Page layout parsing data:
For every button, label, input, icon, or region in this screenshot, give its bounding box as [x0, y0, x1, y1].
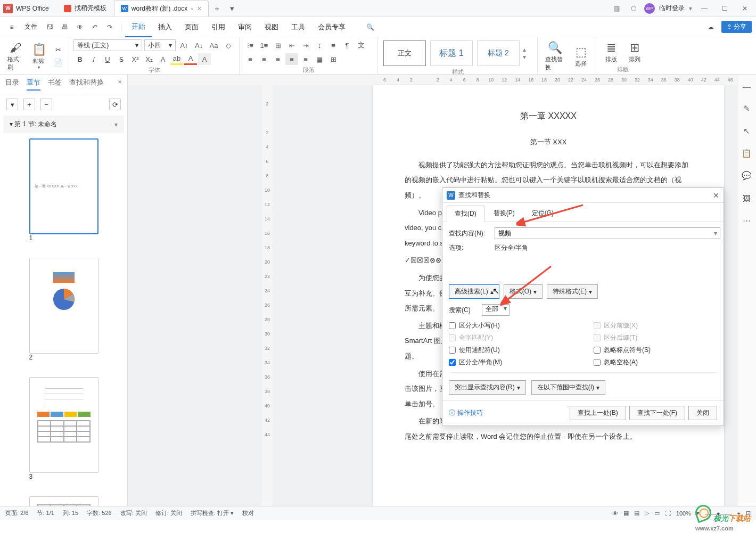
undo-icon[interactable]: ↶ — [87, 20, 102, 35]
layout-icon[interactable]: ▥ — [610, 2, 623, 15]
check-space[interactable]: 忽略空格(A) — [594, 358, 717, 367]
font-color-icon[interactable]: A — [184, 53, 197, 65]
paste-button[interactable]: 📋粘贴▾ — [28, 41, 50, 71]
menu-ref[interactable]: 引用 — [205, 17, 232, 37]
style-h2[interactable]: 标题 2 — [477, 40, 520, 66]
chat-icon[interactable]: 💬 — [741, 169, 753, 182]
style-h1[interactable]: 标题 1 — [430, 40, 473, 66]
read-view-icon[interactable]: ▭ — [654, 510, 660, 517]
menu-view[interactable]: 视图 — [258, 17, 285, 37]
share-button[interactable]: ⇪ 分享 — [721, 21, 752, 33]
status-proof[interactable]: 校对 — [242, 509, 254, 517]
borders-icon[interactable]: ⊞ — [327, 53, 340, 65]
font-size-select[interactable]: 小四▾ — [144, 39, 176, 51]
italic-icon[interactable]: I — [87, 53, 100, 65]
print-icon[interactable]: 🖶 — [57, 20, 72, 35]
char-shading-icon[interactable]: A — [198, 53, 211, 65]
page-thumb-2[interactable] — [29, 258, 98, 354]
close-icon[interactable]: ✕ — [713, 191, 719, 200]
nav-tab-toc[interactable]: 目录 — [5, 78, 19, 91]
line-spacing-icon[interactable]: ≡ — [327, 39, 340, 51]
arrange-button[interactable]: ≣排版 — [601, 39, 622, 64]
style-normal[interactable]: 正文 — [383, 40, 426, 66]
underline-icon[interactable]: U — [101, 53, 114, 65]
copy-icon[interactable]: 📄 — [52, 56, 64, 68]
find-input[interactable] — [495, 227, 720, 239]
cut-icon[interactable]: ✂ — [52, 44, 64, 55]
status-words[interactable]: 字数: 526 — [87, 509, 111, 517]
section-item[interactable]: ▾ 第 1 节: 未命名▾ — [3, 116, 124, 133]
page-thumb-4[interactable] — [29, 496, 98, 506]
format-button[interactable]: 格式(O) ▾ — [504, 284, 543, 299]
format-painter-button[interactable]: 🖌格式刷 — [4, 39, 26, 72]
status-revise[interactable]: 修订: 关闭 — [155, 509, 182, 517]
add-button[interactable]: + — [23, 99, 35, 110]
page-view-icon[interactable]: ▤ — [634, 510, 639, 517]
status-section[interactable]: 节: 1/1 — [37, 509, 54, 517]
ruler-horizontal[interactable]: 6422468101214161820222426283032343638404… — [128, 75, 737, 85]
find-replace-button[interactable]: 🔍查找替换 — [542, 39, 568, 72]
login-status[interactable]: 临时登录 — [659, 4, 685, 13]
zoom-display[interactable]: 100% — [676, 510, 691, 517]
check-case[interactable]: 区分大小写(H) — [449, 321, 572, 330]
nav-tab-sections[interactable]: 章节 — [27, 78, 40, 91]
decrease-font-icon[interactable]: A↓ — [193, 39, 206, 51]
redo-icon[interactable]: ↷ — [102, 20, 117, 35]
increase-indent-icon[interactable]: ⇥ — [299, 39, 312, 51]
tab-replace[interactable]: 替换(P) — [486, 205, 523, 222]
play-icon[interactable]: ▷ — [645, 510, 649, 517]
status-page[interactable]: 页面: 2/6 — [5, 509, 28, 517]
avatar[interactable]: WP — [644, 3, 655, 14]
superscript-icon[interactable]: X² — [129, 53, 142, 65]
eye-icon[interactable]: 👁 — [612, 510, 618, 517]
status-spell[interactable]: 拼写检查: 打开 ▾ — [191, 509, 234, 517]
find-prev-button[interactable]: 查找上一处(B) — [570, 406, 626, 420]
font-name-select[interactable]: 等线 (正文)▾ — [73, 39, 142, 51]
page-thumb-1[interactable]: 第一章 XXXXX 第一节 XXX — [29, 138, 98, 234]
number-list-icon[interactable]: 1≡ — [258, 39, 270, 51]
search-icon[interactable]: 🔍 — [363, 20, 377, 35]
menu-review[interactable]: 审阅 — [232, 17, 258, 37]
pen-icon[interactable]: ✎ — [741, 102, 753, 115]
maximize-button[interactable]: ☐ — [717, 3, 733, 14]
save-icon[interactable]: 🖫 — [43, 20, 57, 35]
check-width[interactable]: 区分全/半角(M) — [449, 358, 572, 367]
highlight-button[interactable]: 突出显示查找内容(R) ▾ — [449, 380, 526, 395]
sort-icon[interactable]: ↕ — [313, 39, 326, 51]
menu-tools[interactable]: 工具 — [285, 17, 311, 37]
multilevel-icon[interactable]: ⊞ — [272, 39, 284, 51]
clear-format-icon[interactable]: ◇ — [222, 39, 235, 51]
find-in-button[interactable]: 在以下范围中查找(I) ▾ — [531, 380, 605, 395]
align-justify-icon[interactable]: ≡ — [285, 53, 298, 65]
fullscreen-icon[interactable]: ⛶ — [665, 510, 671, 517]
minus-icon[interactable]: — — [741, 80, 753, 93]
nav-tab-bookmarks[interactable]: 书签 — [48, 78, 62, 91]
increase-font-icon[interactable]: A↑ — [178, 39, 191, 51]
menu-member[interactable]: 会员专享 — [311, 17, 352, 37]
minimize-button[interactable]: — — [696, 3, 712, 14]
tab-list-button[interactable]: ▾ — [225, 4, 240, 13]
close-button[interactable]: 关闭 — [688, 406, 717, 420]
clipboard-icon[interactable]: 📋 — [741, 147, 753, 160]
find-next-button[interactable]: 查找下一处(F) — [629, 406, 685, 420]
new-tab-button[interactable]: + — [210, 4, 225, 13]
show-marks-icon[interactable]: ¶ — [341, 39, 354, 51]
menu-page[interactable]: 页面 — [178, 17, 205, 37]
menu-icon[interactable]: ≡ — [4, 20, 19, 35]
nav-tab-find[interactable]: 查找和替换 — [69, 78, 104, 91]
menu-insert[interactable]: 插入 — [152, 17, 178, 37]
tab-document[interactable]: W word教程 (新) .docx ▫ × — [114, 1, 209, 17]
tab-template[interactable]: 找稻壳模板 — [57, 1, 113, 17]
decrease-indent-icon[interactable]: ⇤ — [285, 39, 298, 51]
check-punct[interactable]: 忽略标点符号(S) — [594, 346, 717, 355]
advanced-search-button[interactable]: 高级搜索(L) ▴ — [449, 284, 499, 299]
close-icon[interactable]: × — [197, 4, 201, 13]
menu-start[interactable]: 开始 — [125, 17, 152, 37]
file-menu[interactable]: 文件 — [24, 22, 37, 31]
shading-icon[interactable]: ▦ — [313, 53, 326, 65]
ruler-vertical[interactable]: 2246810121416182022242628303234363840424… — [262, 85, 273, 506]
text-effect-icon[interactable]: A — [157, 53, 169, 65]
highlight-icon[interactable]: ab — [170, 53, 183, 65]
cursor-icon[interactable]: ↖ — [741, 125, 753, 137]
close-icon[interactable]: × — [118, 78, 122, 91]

#### Task requirements:
Please reproduce every entry above exactly, but leave out the pictures.

#### Solved exercise:
For every button, label, input, icon, or region in this screenshot, give its bounding box as [x0, y0, x1, y1].
undo-icon[interactable]: ↶ — [87, 20, 102, 35]
layout-icon[interactable]: ▥ — [610, 2, 623, 15]
check-space[interactable]: 忽略空格(A) — [594, 358, 717, 367]
font-color-icon[interactable]: A — [184, 53, 197, 65]
paste-button[interactable]: 📋粘贴▾ — [28, 41, 50, 71]
menu-ref[interactable]: 引用 — [205, 17, 232, 37]
style-h2[interactable]: 标题 2 — [477, 40, 520, 66]
chat-icon[interactable]: 💬 — [741, 169, 753, 182]
style-h1[interactable]: 标题 1 — [430, 40, 473, 66]
read-view-icon[interactable]: ▭ — [654, 510, 660, 517]
menu-view[interactable]: 视图 — [258, 17, 285, 37]
share-button[interactable]: ⇪ 分享 — [721, 21, 752, 33]
status-proof[interactable]: 校对 — [242, 509, 254, 517]
borders-icon[interactable]: ⊞ — [327, 53, 340, 65]
font-size-select[interactable]: 小四▾ — [144, 39, 176, 51]
italic-icon[interactable]: I — [87, 53, 100, 65]
print-icon[interactable]: 🖶 — [57, 20, 72, 35]
char-shading-icon[interactable]: A — [198, 53, 211, 65]
page-thumb-2[interactable] — [29, 258, 98, 354]
close-icon[interactable]: ✕ — [713, 191, 719, 200]
nav-tab-toc[interactable]: 目录 — [5, 78, 19, 91]
line-spacing-icon[interactable]: ≡ — [327, 39, 340, 51]
arrange-button[interactable]: ≣排版 — [601, 39, 622, 64]
style-normal[interactable]: 正文 — [383, 40, 426, 66]
underline-icon[interactable]: U — [101, 53, 114, 65]
copy-icon[interactable]: 📄 — [52, 56, 64, 68]
find-input[interactable] — [495, 227, 720, 239]
cut-icon[interactable]: ✂ — [52, 44, 64, 55]
status-words[interactable]: 字数: 526 — [87, 509, 111, 517]
section-item[interactable]: ▾ 第 1 节: 未命名▾ — [3, 116, 124, 133]
page-thumb-4[interactable] — [29, 496, 98, 506]
format-button[interactable]: 格式(O) ▾ — [504, 284, 543, 299]
format-painter-button[interactable]: 🖌格式刷 — [4, 39, 26, 72]
status-revise[interactable]: 修订: 关闭 — [155, 509, 182, 517]
add-button[interactable]: + — [23, 99, 35, 110]
page-view-icon[interactable]: ▤ — [634, 510, 639, 517]
status-section[interactable]: 节: 1/1 — [37, 509, 54, 517]
ruler-horizontal[interactable]: 6422468101214161820222426283032343638404… — [128, 75, 737, 85]
find-replace-button[interactable]: 🔍查找替换 — [542, 39, 568, 72]
login-status[interactable]: 临时登录 — [659, 4, 685, 13]
zoom-display[interactable]: 100% — [676, 510, 691, 517]
check-case[interactable]: 区分大小写(H) — [449, 321, 572, 330]
nav-tab-sections[interactable]: 章节 — [27, 78, 40, 91]
decrease-font-icon[interactable]: A↓ — [193, 39, 206, 51]
redo-icon[interactable]: ↷ — [102, 20, 117, 35]
increase-indent-icon[interactable]: ⇥ — [299, 39, 312, 51]
tab-replace[interactable]: 替换(P) — [486, 205, 523, 222]
play-icon[interactable]: ▷ — [645, 510, 649, 517]
status-page[interactable]: 页面: 2/6 — [5, 509, 28, 517]
avatar[interactable]: WP — [644, 3, 655, 14]
superscript-icon[interactable]: X² — [129, 53, 142, 65]
eye-icon[interactable]: 👁 — [612, 510, 618, 517]
status-spell[interactable]: 拼写检查: 打开 ▾ — [191, 509, 234, 517]
find-prev-button[interactable]: 查找上一处(B) — [570, 406, 626, 420]
font-name-select[interactable]: 等线 (正文)▾ — [73, 39, 142, 51]
page-thumb-1[interactable]: 第一章 XXXXX 第一节 XXX — [29, 138, 98, 234]
number-list-icon[interactable]: 1≡ — [258, 39, 270, 51]
search-icon[interactable]: 🔍 — [363, 20, 377, 35]
menu-review[interactable]: 审阅 — [232, 17, 258, 37]
pen-icon[interactable]: ✎ — [741, 102, 753, 115]
maximize-button[interactable]: ☐ — [717, 3, 733, 14]
save-icon[interactable]: 🖫 — [43, 20, 57, 35]
check-width[interactable]: 区分全/半角(M) — [449, 358, 572, 367]
highlight-button[interactable]: 突出显示查找内容(R) ▾ — [449, 380, 526, 395]
sort-icon[interactable]: ↕ — [313, 39, 326, 51]
menu-tools[interactable]: 工具 — [285, 17, 311, 37]
multilevel-icon[interactable]: ⊞ — [272, 39, 284, 51]
clear-format-icon[interactable]: ◇ — [222, 39, 235, 51]
find-in-button[interactable]: 在以下范围中查找(I) ▾ — [531, 380, 605, 395]
align-justify-icon[interactable]: ≡ — [285, 53, 298, 65]
fullscreen-icon[interactable]: ⛶ — [665, 510, 671, 517]
minus-icon[interactable]: — — [741, 80, 753, 93]
nav-tab-bookmarks[interactable]: 书签 — [48, 78, 62, 91]
increase-font-icon[interactable]: A↑ — [178, 39, 191, 51]
menu-member[interactable]: 会员专享 — [311, 17, 352, 37]
minimize-button[interactable]: — — [696, 3, 712, 14]
tab-list-button[interactable]: ▾ — [225, 4, 240, 13]
close-button[interactable]: 关闭 — [688, 406, 717, 420]
clipboard-icon[interactable]: 📋 — [741, 147, 753, 160]
find-next-button[interactable]: 查找下一处(F) — [629, 406, 685, 420]
new-tab-button[interactable]: + — [210, 4, 225, 13]
show-marks-icon[interactable]: ¶ — [341, 39, 354, 51]
menu-page[interactable]: 页面 — [178, 17, 205, 37]
menu-icon[interactable]: ≡ — [4, 20, 19, 35]
nav-tab-find[interactable]: 查找和替换 — [69, 78, 104, 91]
menu-insert[interactable]: 插入 — [152, 17, 178, 37]
tab-document[interactable]: W word教程 (新) .docx ▫ × — [114, 1, 209, 17]
tab-template[interactable]: 找稻壳模板 — [57, 1, 113, 17]
decrease-indent-icon[interactable]: ⇤ — [285, 39, 298, 51]
check-punct[interactable]: 忽略标点符号(S) — [594, 346, 717, 355]
advanced-search-button[interactable]: 高级搜索(L) ▴ — [449, 284, 499, 299]
close-icon[interactable]: × — [197, 4, 201, 13]
menu-start[interactable]: 开始 — [125, 17, 152, 37]
file-menu[interactable]: 文件 — [24, 22, 37, 31]
shading-icon[interactable]: ▦ — [313, 53, 326, 65]
ruler-vertical[interactable]: 2246810121416182022242628303234363840424… — [262, 85, 273, 506]
text-effect-icon[interactable]: A — [157, 53, 169, 65]
highlight-icon[interactable]: ab — [170, 53, 183, 65]
cursor-icon[interactable]: ↖ — [741, 125, 753, 137]
close-icon[interactable]: × — [118, 78, 122, 91]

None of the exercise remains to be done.